Task data
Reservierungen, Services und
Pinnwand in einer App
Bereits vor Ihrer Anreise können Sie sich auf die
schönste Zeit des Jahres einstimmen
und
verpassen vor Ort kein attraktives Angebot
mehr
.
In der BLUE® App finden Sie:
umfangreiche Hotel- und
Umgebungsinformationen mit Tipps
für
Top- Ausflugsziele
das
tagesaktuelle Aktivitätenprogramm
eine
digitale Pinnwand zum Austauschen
==
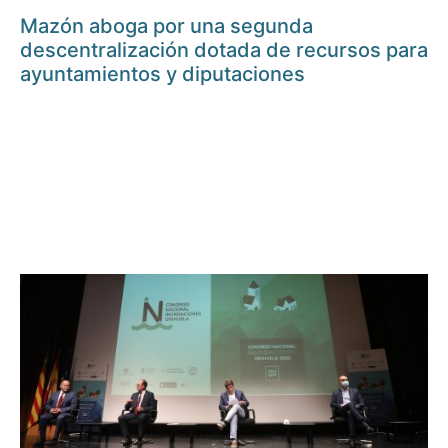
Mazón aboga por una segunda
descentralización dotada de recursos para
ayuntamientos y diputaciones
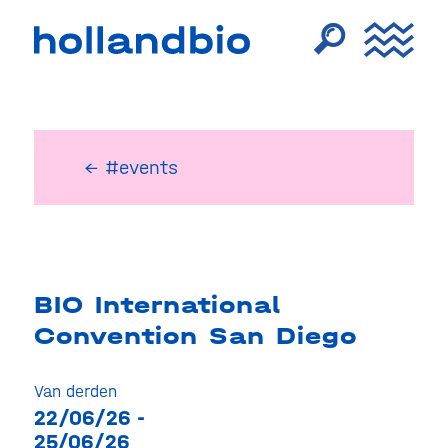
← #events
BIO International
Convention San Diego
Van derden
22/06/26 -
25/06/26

Work item
Copy out the range of lines above starting at the line with "Reservierungen, Services und" and ending at the line with "digitale Pinnwand zum Austauschen", exactly and including both.

Result of this task
Reservierungen, Services und
Pinnwand in einer App
Bereits vor Ihrer Anreise können Sie sich auf die
schönste Zeit des Jahres einstimmen
und
verpassen vor Ort kein attraktives Angebot
mehr
.
In der BLUE® App finden Sie:
umfangreiche Hotel- und
Umgebungsinformationen mit Tipps
für
Top- Ausflugsziele
das
tagesaktuelle Aktivitätenprogramm
eine
digitale Pinnwand zum Austauschen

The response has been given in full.